● **EXTRACTED INFORMATION**
* * * * * * *

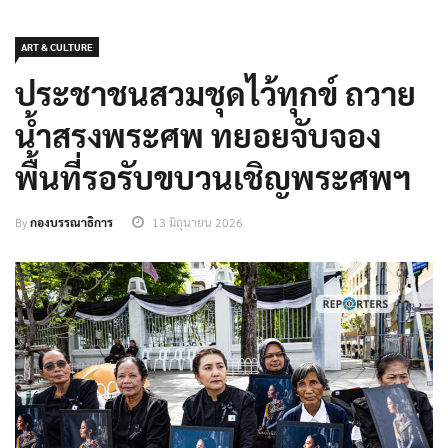
ART & CULTURE
ประชาชนสวมชุดไว้ทุกข์ ถวาย
น้ำสรงพระศพ ทยอยจับจอง
พื้นที่รอรับขบวนเชิญพระศพฯ
By
กองบรรณาธิการ
13 มิถุนายน 2026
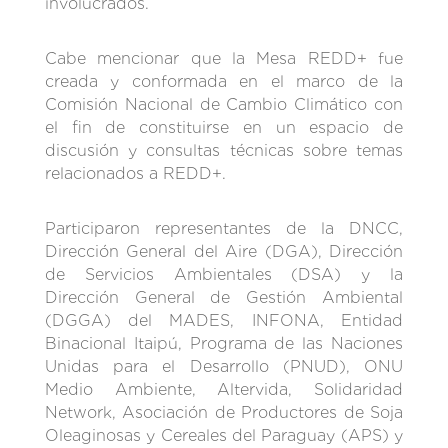
involucrados.
Cabe mencionar que la Mesa REDD+ fue
creada y conformada en el marco de la
Comisión Nacional de Cambio Climático con
el fin de constituirse en un espacio de
discusión y consultas técnicas sobre temas
relacionados a REDD+.
Participaron representantes de la DNCC,
Dirección General del Aire (DGA), Dirección
de Servicios Ambientales (DSA) y la
Dirección General de Gestión Ambiental
(DGGA) del MADES, INFONA, Entidad
Binacional Itaipú, Programa de las Naciones
Unidas para el Desarrollo (PNUD), ONU
Medio Ambiente, Altervida, Solidaridad
Network, Asociación de Productores de Soja
Oleaginosas y Cereales del Paraguay (APS) y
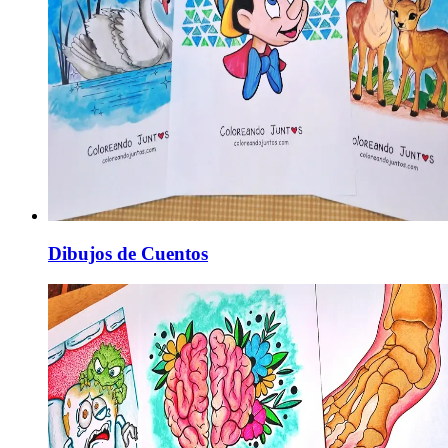
Dibujos de Cuentos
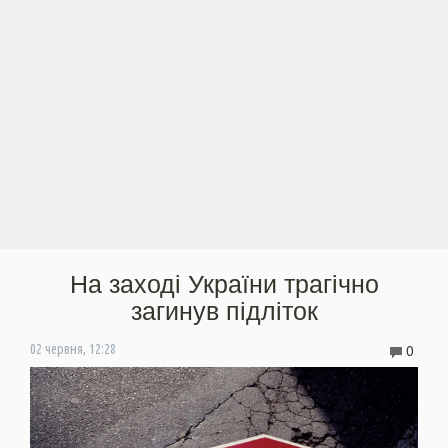
На заході України трагічно
загинув підліток
0
02 червня, 12:28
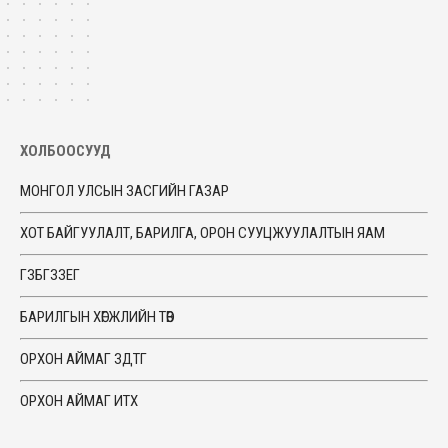
ХОЛБООСУУД
МОНГОЛ УЛСЫН ЗАСГИЙН ГАЗАР
ХОТ БАЙГУУЛАЛТ, БАРИЛГА, ОРОН СУУЦЖУУЛАЛТЫН ЯАМ
ГЗБГЗЗЕГ
БАРИЛГЫН ХӨГЖЛИЙН ТӨВ
ОРХОН АЙМАГ ЗДТГ
ОРХОН АЙМАГ ИТХ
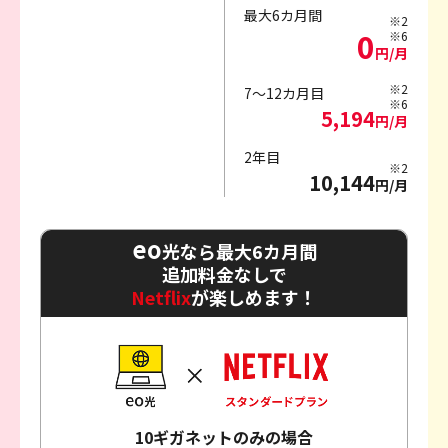
最大6カ月間
※2
0
※6
円/月
※2
7～12カ月目
※6
5,194
円/月
2年目
※2
10,144
円/月
eo
光なら最大6カ月間
追加料金なしで
Netflix
が楽しめます！
10ギガネットのみの場合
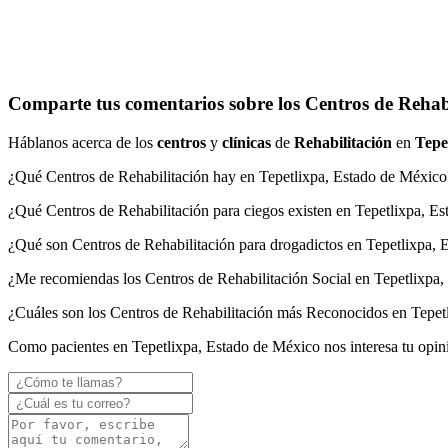
Comparte tus comentarios sobre los Centros de Rehabi
Háblanos acerca de los
centros
y
clínicas
de
Rehabilitación
en
Tepe
¿Qué Centros de Rehabilitación hay en Tepetlixpa, Estado de México
¿Qué Centros de Rehabilitación para ciegos existen en Tepetlixpa, E
¿Qué son Centros de Rehabilitación para drogadictos en Tepetlixpa,
¿Me recomiendas los Centros de Rehabilitación Social en Tepetlixpa
¿Cuáles son los Centros de Rehabilitación más Reconocidos en Tepet
Como pacientes en Tepetlixpa, Estado de México nos interesa tu opin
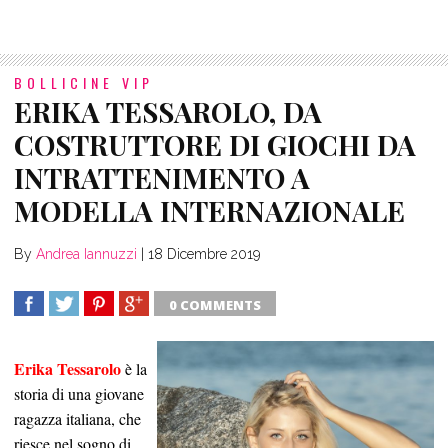
BOLLICINE VIP
ERIKA TESSAROLO, DA
COSTRUTTORE DI GIOCHI DA
INTRATTENIMENTO A
MODELLA INTERNAZIONALE
By
Andrea Iannuzzi
|
18 Dicembre 2019
0 COMMENTS
SHARE
TWEET
SHARE
SHARE
Erika Tessarolo
è la
storia di una giovane
ragazza italiana, che
riesce nel sogno di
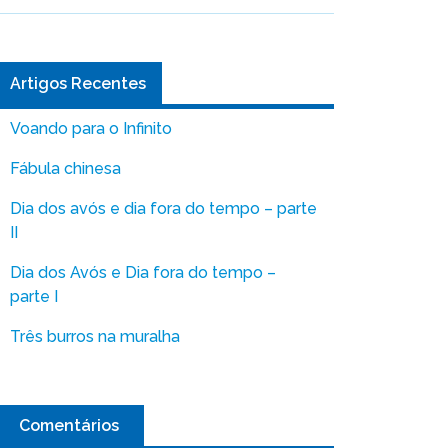
Artigos Recentes
Voando para o Infinito
Fábula chinesa
Dia dos avós e dia fora do tempo – parte
II
Dia dos Avós e Dia fora do tempo –
parte I
Três burros na muralha
Comentários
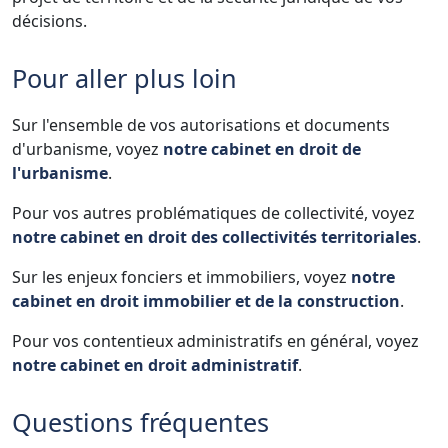
décisions.
Pour aller plus loin
Sur l'ensemble de vos autorisations et documents
d'urbanisme, voyez
notre cabinet en droit de
l'urbanisme
.
Pour vos autres problématiques de collectivité, voyez
notre cabinet en droit des collectivités territoriales
.
Sur les enjeux fonciers et immobiliers, voyez
notre
cabinet en droit immobilier et de la construction
.
Pour vos contentieux administratifs en général, voyez
notre cabinet en droit administratif
.
Questions fréquentes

* * * * * * *

● **WHAT YOU WILL DO**
Using the data above, which lines fall from the one with "ragazza italiana, che" through the one with "Sur les enjeux fonciers et immobiliers, voyez"? Repeat them exactly, ends included, minus any pictures.

● **ANSWER TO THIS PROBLEM**
ragazza italiana, che
riesce nel sogno di
Artigos Recentes
Voando para o Infinito
Fábula chinesa
Dia dos avós e dia fora do tempo – parte
II
Dia dos Avós e Dia fora do tempo –
parte I
Três burros na muralha
Comentários
décisions.
Pour aller plus loin
Sur l'ensemble de vos autorisations et documents
d'urbanisme, voyez
notre cabinet en droit de
l'urbanisme
.
Pour vos autres problématiques de collectivité, voyez
notre cabinet en droit des collectivités territoriales
.
Sur les enjeux fonciers et immobiliers, voyez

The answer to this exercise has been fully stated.